Avec 147 000 ha implantés en 2017, la Bourgogne est la troisième région productrice de colza en France après le Centre et la Champagne Ardenne. Bien adapté à ce terroir et ce climat, le colza est très souvent cultivé en rotation sur trois ans et en Techniques Culturales Simplifiées (TCS). Des pratiques qui engendrent des pressions d’adventices importantes.

Le colza occupe une place toute particulière en Bourgogne, puisqu’il constitue la principale tête d’assolement loin devant le tournesol, le soja, le maïs et les pois. Il est aussi la troisième culture implantée dans la région après le blé, 342 000 ha, et l’orge d’hiver, 171 000 ha. Les surfaces de colza ont même
légèrement augmenté cet automne, atteignant 150 000 ha. La Côte d’Or et l’Yonne sont les deux principaux départements de la région, avec chacun
56 000 ha de colza ensemencés en 2017. La Nièvre et la Saône-et-Loire, départements moins tournés vers les grandes cultures, comptent respectivement 21 000 ha et 14 000 ha de colza. La filière est bien organisée et la région bénéficie d’un débouché biodiesel avec l’usine du Mériot dans l’Aube, toute proche.

En rotations courtes
« Le colza est bien adapté aux sols hétérogènes et au climat froid l’hiver, parfois sec au printemps et en début d’été de Bourgogne », souligne Michael Geloen, ingénieur régional développement Terres Inovia.

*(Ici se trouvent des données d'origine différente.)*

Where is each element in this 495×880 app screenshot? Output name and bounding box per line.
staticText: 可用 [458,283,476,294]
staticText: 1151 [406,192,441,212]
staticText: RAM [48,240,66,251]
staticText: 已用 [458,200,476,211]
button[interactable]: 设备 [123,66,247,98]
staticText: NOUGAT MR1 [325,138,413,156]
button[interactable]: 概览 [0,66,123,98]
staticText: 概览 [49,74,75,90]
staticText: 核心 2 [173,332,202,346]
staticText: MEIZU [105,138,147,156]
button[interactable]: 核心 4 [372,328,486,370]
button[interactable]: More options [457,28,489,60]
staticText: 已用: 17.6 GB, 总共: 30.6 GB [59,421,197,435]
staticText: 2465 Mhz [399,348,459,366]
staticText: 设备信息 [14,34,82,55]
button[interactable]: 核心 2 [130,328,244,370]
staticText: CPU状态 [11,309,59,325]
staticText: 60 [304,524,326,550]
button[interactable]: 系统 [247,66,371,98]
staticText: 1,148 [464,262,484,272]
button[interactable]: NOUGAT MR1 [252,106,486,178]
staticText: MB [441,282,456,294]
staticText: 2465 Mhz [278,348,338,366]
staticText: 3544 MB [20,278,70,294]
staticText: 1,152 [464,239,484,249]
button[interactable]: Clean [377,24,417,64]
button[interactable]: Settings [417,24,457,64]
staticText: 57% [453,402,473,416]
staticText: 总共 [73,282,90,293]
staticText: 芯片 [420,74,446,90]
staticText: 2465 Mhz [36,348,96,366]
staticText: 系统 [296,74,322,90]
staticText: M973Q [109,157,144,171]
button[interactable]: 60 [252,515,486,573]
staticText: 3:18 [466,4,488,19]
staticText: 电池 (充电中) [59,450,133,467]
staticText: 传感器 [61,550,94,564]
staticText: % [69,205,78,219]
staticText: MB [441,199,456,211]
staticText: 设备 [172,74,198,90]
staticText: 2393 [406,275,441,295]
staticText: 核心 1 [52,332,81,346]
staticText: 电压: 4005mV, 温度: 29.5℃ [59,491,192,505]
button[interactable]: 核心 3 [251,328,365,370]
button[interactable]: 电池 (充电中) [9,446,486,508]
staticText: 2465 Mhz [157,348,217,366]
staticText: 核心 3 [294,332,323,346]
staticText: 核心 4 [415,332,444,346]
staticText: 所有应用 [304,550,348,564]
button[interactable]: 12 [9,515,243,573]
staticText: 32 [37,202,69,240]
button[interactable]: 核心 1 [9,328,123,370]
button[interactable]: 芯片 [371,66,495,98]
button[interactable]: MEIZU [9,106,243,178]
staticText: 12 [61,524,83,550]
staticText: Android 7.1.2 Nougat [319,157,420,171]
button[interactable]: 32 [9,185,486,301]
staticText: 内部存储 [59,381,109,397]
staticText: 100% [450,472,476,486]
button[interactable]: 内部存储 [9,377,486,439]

« C’est une culture qui convient bien aux petites terres comme aux grosses
terres. Le pivot permet de sécuriser le rendement. C’est aussi un bon précédent à blé ». Le trio blé-orge-colza constitue la rotation type de la région et les agriculteurs sont souvent adeptes du non labour et des TCS, techniques culturales simplifiés.

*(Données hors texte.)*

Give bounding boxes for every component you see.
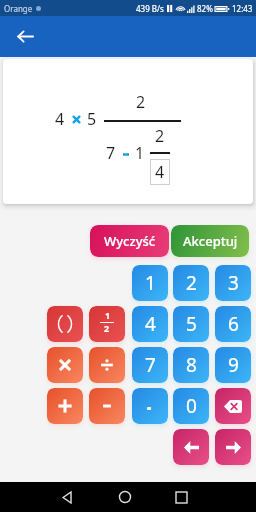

« À noter cependant quelques points de vigilance, ajoute l’ingénieur de Terres Inovia. Le fait que le colza revienne fréquemment dans la rotation peut induire un certain plafonnement des rendements et des difficultés dans la gestion des adventices. On voit aussi s’installer de grosses altises résistantes, dans l’Yonne, le nord de la Nièvre et en Côte d’Or ». Des infestations de graminées et de dicotylédones comme les géraniums, gaillets, bleuets, coquelicots… posent de plus en plus de problème. Pour pallier ces difficultés, les agriculteurs s’intéressent à de nouvelles façons de travailler.